Our Rich History - Dating back to the 1800's property has seen farming, Confederate and Union occupations, and a bit of war scars to the buildings.

Rose Hill is an early 19th century federalist style frame house which sits with its original out buildings on approximately 210 acres of rolling Virginia Piedmont farmland. It is located 7 miles east of Culpeper near the base of Mt. Pony by the village of Stevensburg. It sits immediately adjacent to historic Germanna highway (RT. 3) and the old Pennsylvania/Carolina road, now Batna road (RT. 663). The property is owned by Dr. John Ashby Covington and his first cousin Donald C. Wells Jr., both direct descendants of Alfred Lomax Ashby, who purchased the property from Martin Nalle in 1853.

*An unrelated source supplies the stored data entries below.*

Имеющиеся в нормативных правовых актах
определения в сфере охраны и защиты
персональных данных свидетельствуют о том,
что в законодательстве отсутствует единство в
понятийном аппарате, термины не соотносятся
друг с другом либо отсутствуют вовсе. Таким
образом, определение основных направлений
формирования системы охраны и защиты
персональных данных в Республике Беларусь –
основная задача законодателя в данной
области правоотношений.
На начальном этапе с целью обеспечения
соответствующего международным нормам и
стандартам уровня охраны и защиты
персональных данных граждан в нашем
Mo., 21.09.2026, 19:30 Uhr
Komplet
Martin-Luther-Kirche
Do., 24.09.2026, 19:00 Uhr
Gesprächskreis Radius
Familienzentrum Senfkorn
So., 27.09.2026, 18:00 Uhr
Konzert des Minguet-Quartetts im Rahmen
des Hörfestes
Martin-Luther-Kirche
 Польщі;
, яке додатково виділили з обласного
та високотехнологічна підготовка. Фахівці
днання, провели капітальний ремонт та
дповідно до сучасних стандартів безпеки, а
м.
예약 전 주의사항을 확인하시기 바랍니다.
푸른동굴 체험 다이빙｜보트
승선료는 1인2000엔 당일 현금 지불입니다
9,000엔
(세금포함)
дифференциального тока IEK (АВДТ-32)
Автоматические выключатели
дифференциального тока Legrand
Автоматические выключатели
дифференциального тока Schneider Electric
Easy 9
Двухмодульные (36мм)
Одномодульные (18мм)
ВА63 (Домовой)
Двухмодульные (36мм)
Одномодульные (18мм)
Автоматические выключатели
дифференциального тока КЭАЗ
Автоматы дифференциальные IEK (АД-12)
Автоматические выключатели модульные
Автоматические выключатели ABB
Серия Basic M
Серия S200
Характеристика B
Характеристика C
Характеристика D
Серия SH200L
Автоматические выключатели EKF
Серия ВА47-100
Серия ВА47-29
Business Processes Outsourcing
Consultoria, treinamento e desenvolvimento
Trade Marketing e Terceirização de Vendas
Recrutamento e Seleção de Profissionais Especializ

The once prosperous village of Stevensburg built around historic Zimmerman’s Tavern sits next to the old Pennsylvania/Carolina road which was one a main north/south thoroughfare in Colonial times. There is crosses the Germanna highway which is the approximate route taken by Colonial Governeor Alexander Spotswood and his Knights of the Golden Horseshoe who first explored the route west across the Blue Ridge Mountains in 1716. Several persons of note including Thomas Jefferson are known to have stayed in Stevensburg as a way station on their travels.

In the 1930s Mr. Will Walker’s general store was the principal business in Stevensburg. It was there that Carl Covington held his first job. Covington oral family history was enriched by Carl’s many recounted memories of Mr. Walker, his store, the clientele, and the local color of the time.

Rose Hill was originally built by Martin Nalle (1777-1843) in the first decades of the 19th century. The exact dates are unclear, but the construction techniques including the hand split sub-plaster lathework suggest that it was before the 1820s.

Oral histories from the family recollect that the “Old Hall” was the first structure to be erected around 1810. The Nalle family lived in this one story, one room, frame building while the main house was constructed over a period of about 7 years.

The mansion house is a 2 ½ frame structure with a back wing and dormer windows and has two large chimneys on either end. It has a full basement with subterranean masonry walls of local stone and brick believed to have been fired on site and composed of local red clay quarried somewhere on adjacent property.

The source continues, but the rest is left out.